UK Biobank has secured funding to build a data analysis platform in the Amazon Web Services (AWS) cloud that it hopes will make it easier for researchers across the world to access the health data it holds.
In operation since 2006, UK Biobank is long-term study focused on establishing how genetics and environmental factors contribute to the onset of human diseases, with its insights informed by health data collected from more than 500,000 UK volunteers.
Over the next five years, the project estimates that the amount of data stored within its database will grow to 15PB, which is likely to make accessing the information more difficult for the researchers who rely on it.
“The data is currently provided to approved researchers for download, which requires a substantial amount of expensive local storage space, as well as computing power,” said UK Biobank in a statement.
This, in turn, limits the range of researchers who can use the information to those who have the capability to store and process very large amounts of data locally, which is why a cloud-based alternative is now under development.
Rory Collins, principal investigator of UK Biobank, said the success of the entire initiative rests in the ability to make the data that the organisation holds accessible to as broad a range of research teams as possible.
“This new platform will democratise access, helping us to unleash the imaginations of the world’s best scientific minds – wherever they are – to make discoveries that improve human health,” he said.
Funding for the project is being supplied by pharmaceutical-focused research charity Wellcome, while the platform itself is being developed through a collaboration between AWS and US-based data analysis and management platform provider DNAnexus.
As well as providing the hosting and compute portion of the project, AWS has also pledged to provide $1.5m in research credits to approved early career researchers, and those living in low- and middle-income countries, to broaden the range of contributors to UK Biobank.
Once the platform is complete, these researchers will be able to analyse the data they need within the cloud-hosted platform, which UK Biobank claims will open up access to it, but also make it faster and more cost-effective to process.
“UK Biobank’s platform will not only make the data more accessible to more researchers in principle, but also – as a consequence of the extraordinary generosity of AWS – it will be more accessible in practice,” said Dr Mark Effingham, deputy CEO of UK Biobank.

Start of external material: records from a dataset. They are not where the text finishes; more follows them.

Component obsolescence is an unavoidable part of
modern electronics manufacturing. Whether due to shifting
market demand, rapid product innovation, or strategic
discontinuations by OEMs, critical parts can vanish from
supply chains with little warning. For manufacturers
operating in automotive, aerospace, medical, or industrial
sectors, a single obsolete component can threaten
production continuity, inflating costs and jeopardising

“Free computing for researchers working in resource-poor settings and for young scientists starting out on a career in research is a fantastic way of increasing the use of UK Biobank’s amazing resource.”
At the time of writing, it is hoped the platform will be live and ready for researchers to use by the summer of 2021, with its development and testing taking place throughout 2020 and into the first half of next year.
Richard Daly, CEO at DNAnexus, said its work with UK Biobank is the latest in a long line of research projects that its technology has been used to underpin in recent years.
“Over the past 11 years, DNAnexus has supported the diverse scientific aims of researchers worldwide, accelerating digital transformation by simplifying complex data analysis, clinical data management, and insights at scale,” said Daly.
“We enthusiastically support the foundational UK Biobank project as it breaks new ground in the advancement of disease research through the integration of deep healthcare data with genomics and advanced tools.”